ACT is promising to end co-governance, which it claims comes at the expense of universal human rights.
At the party's campaign launch at Auckland's Civic Theatre this afternoon, party leader David Seymour said ACT would legislate that the principles of the Treaty were based on what the Treaty actually says rather than "revisionist interpretations".
"We can ensure Māori language and culture are preserved, that every child has equal opportunity, and that the wrongs of the past are put right. Attributing separate rights through co-government will never achieve this, it only causes more division," Seymour said in a statement.
"There is nothing in any of the three Treaty articles that suggests Māori should have special rights above other New Zealanders. The Treaty itself guarantees that 'all the ordinary people of New Zealand ... have the same rights and duties of citizenship'."
Watch a live stream of Act leader David Seymour speaking to media here:
Seymour said his party would also repeal recent laws which gave different rights based on ethnicity, including Three Waters, and local government and health legislation.
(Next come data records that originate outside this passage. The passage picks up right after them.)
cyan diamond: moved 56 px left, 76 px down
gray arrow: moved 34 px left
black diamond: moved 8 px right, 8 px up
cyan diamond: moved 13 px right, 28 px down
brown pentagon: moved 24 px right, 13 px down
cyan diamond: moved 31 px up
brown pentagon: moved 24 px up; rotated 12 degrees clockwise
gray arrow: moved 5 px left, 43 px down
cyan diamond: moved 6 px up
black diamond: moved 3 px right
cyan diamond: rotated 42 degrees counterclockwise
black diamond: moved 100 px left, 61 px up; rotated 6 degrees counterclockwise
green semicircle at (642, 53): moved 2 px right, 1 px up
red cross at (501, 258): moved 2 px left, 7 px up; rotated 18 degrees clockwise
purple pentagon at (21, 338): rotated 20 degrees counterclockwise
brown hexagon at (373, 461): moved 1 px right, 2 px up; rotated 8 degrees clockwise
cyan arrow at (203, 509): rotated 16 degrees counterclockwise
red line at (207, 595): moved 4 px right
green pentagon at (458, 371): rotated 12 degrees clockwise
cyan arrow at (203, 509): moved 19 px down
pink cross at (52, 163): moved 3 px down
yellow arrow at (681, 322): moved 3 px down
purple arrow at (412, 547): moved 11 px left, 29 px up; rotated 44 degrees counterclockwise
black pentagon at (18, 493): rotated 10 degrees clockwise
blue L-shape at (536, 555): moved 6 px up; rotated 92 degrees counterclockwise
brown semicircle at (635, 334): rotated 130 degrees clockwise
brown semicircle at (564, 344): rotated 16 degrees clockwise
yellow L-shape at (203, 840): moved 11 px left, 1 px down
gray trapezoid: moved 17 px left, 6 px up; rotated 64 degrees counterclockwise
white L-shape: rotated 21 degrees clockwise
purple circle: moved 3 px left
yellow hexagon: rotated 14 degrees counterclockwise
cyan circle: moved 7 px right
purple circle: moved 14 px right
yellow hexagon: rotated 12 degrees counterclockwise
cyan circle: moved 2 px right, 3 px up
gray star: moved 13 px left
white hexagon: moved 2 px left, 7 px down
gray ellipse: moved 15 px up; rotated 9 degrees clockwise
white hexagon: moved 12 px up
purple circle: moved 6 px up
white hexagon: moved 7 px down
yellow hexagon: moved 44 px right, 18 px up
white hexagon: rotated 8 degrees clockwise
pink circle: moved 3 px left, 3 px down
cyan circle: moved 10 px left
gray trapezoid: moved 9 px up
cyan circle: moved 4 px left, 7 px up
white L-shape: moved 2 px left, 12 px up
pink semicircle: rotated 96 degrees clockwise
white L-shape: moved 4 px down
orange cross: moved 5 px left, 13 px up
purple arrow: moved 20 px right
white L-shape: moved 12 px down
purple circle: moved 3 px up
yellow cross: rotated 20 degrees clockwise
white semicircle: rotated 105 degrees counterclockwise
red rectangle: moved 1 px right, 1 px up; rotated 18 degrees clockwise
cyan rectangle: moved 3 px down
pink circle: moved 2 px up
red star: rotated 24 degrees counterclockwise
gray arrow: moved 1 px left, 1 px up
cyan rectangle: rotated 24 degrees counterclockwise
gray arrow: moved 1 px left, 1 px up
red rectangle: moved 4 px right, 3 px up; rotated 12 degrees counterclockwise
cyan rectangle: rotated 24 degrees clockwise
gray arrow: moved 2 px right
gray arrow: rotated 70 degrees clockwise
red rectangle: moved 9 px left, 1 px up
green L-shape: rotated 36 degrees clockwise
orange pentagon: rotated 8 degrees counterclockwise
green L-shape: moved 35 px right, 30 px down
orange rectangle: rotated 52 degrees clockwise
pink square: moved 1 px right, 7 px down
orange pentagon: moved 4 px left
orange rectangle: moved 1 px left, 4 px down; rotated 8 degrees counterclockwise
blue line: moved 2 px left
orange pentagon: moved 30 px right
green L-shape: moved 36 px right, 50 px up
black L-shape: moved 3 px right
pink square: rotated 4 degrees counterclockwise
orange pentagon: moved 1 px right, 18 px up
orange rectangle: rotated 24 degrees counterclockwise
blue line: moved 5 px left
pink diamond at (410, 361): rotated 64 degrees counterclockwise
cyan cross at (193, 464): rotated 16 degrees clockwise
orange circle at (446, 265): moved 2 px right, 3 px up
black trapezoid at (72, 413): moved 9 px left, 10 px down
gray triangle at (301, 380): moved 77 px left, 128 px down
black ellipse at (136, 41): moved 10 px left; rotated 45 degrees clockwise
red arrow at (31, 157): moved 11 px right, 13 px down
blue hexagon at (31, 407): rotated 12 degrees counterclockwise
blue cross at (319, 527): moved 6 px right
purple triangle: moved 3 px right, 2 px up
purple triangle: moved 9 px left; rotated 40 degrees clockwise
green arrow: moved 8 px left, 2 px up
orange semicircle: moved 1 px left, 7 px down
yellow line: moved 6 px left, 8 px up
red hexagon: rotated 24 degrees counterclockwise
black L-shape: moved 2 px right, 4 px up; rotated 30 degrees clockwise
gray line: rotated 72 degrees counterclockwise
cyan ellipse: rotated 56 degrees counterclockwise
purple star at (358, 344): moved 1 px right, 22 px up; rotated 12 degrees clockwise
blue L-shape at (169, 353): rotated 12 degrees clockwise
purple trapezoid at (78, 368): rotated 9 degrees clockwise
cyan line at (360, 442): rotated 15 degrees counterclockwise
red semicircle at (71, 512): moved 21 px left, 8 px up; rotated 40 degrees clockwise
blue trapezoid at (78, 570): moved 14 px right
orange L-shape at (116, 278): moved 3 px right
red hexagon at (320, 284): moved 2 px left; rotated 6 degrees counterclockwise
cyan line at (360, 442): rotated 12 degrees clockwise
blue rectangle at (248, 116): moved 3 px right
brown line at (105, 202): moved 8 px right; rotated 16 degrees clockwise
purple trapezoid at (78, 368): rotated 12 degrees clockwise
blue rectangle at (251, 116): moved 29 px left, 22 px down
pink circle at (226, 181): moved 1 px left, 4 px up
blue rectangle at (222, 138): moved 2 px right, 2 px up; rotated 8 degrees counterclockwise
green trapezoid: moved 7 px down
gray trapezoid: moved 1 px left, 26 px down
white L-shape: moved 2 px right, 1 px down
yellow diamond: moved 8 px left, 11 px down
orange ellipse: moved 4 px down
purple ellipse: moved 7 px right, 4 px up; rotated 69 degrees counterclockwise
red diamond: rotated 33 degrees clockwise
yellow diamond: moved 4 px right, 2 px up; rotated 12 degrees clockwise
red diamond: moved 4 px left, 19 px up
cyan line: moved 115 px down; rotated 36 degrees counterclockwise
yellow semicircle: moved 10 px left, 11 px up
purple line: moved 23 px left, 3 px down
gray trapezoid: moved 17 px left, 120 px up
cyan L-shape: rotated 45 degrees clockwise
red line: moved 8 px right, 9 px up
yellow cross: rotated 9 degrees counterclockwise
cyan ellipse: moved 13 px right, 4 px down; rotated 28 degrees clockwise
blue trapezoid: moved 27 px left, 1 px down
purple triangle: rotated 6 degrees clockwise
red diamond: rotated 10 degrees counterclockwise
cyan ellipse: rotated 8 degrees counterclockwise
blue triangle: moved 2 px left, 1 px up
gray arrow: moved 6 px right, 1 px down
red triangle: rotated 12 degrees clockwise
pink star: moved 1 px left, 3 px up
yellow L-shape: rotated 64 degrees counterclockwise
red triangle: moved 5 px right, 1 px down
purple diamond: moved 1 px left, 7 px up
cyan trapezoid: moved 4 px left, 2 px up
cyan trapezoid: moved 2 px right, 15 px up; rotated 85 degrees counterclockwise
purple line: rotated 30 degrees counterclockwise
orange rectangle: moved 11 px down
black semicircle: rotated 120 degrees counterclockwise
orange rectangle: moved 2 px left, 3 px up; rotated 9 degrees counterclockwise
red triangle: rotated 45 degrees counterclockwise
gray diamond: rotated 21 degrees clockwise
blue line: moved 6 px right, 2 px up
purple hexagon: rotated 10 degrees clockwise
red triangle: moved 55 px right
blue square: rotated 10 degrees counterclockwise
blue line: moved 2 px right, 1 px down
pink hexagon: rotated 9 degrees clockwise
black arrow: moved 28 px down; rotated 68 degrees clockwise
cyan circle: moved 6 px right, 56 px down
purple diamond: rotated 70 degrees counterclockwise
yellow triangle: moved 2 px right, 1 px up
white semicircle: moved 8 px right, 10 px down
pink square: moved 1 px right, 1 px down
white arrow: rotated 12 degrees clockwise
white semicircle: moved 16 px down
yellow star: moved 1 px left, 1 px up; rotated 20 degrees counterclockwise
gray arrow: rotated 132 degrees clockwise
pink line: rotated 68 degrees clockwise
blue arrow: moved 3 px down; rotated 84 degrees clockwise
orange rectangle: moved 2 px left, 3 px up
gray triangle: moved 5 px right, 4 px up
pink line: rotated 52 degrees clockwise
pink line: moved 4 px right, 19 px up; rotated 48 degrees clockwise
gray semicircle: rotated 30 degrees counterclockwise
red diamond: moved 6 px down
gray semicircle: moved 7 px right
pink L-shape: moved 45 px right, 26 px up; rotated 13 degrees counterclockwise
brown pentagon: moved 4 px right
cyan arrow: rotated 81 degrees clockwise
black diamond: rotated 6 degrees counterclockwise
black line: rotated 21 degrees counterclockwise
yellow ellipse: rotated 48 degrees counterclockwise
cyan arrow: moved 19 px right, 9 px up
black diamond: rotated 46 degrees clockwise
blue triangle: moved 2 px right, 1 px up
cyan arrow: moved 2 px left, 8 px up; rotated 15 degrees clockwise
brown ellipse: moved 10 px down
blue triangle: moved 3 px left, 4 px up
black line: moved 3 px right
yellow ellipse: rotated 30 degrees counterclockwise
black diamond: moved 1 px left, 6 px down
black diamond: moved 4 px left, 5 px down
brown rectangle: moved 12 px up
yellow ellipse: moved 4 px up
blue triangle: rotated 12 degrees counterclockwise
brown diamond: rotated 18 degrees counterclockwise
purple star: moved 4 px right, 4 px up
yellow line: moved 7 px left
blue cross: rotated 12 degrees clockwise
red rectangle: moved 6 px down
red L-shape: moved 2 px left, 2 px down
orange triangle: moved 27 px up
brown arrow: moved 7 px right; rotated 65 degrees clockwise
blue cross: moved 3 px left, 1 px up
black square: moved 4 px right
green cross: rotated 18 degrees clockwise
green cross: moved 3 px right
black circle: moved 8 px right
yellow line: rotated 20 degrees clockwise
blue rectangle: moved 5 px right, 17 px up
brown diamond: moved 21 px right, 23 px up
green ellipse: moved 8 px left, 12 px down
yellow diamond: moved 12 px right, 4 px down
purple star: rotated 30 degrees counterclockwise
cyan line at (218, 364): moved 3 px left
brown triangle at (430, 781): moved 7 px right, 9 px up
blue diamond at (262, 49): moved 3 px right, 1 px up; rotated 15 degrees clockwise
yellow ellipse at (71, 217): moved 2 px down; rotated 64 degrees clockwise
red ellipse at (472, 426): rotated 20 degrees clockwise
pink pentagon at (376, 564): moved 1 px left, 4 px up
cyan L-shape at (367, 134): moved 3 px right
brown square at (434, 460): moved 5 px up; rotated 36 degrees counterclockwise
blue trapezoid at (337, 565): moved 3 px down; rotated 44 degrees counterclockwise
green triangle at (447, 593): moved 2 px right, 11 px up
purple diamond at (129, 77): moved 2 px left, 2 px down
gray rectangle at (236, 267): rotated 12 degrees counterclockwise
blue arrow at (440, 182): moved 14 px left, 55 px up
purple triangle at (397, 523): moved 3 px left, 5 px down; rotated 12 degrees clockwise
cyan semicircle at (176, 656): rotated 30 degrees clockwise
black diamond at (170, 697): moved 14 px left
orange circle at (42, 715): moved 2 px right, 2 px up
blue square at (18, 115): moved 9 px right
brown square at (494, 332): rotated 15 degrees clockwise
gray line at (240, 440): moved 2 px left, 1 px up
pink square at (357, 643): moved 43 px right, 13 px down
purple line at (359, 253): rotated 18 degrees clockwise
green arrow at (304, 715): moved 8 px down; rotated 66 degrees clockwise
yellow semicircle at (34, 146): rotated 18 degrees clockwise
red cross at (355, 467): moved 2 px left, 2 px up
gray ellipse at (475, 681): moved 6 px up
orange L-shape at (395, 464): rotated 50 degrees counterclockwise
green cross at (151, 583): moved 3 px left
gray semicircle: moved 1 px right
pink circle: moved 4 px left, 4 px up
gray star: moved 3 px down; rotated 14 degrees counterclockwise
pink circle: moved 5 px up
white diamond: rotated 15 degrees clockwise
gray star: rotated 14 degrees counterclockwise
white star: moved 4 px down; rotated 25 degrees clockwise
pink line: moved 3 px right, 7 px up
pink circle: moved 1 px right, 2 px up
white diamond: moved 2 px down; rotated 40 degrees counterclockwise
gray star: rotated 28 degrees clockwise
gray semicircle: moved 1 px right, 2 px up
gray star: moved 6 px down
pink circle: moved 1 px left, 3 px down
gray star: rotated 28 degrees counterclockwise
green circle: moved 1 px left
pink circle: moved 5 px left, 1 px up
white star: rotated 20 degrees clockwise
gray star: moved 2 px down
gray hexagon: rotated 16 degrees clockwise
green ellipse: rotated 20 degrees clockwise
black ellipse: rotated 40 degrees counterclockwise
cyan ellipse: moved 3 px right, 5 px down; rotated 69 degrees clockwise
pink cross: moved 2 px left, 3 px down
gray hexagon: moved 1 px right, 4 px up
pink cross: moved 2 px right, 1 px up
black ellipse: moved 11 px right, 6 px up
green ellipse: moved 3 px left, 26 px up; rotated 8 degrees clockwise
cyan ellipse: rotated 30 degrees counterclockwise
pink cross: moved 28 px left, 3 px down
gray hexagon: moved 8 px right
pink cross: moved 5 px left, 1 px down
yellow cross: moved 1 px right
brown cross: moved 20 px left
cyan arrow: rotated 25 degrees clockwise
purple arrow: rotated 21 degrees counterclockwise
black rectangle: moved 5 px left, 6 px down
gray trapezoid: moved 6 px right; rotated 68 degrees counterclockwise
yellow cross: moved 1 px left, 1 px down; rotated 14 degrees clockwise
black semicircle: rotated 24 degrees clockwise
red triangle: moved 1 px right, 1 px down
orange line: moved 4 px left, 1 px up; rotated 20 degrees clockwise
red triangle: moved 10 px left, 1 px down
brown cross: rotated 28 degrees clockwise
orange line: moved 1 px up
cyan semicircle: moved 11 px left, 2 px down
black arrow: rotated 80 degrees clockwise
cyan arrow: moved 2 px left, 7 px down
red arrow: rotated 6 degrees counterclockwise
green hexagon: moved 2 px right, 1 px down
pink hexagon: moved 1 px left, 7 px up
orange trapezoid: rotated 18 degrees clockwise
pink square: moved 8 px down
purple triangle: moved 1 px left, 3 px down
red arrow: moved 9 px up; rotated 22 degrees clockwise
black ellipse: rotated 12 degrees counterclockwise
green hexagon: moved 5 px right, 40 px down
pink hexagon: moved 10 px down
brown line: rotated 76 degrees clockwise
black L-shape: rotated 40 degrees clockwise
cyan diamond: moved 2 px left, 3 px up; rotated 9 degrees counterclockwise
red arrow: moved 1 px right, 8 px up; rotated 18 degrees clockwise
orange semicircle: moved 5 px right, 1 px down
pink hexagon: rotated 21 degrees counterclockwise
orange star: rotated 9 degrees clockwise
"The public service is meant to serve all New Zealanders, but even administration and service delivery has become focussed on race. This isn't a true focus on equity, serving citizens based on their measured need rather than their ancestry is."
He said ACT would reorientate the public service towards a focus on equal opportunity and need "according to robust statistical evidence instead of racial targeting".
Māori and Pasifika have regularly featured in statistics showing inequities compared to other New Zealanders. There have been many debates between political parties over how to tackle this.
Māori regularly face lower income and life expectancy, poorer education and health outcomes, and stigmatisation within health care, The Lancet health journal found in a 2019 analysis.
A 2012 Ministry of Health survey also found "persisting health inequities for Māori in New Zealand, and identify a number of challenges for improving Māori health.
The full policy is available here.
ACT is likely to be National's coalition partner - but National party leader Christopher Luxon said while his party did not support co-governance in the public sector, there was some leeway when it came to treaty settlements.
Luxon has been campaigning in Palmerston North on Sunday morning.
He said he could only speak for his party on the issue.
"We just don't support the co-governance of public services and that is something that has been different from what has happened in say, the previous National government, where there was co-governance in the context of treaty settlements and the management of local natural resources between iwi and also district councils and other stakeholders, and I think that worked incredibly well and I want to see more of that continue."
Labour leader Chris Hipkins told a media briefing on Sunday he was proud of progress that had been made on resolving Treaty issues.
The work had started in the 1980s and been continued by successive governments but when they were in opposition parties from the right were "more than happy" to try and split Maori from the rest of the New Zealand community to try and get votes.
"I think New Zealanders now, given all the progress we've made in successive decades, see this for what it is," he said.
He again confirmed a referendum on the Treaty principals would not happen under Labour.